Task prompt
The result should be every line in the data below that carries the string "founded".
* * * * *
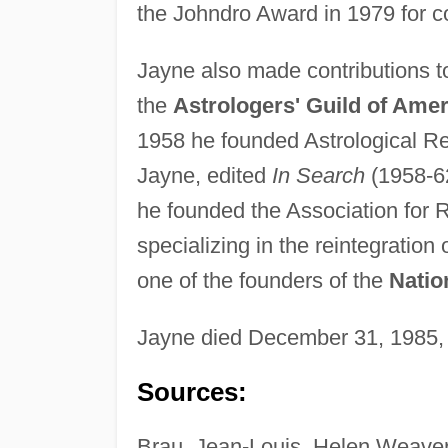
the Johndro Award in 1979 for con
Jayne also made contributions to
the
Astrologers' Guild of Amer
1958 he founded Astrological Re
Jayne, edited
In Search
(1958-62
he founded the Association for 
specializing in the reintegration
one of the founders of the
Natio
Jayne died December 31, 1985,
Sources:
Brau, Jean-Louis, Helen Weaver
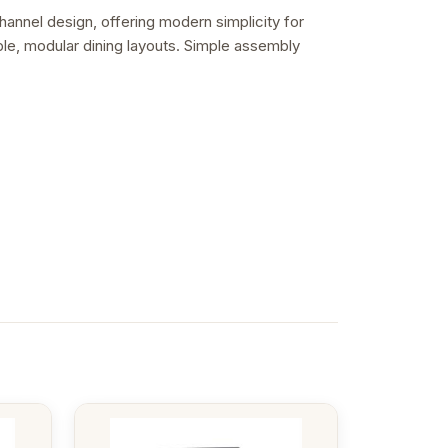
hannel design, offering modern simplicity for
ible, modular dining layouts. Simple assembly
* * * * *
Output for this task
1958 he founded Astrological Re
he founded the Association for 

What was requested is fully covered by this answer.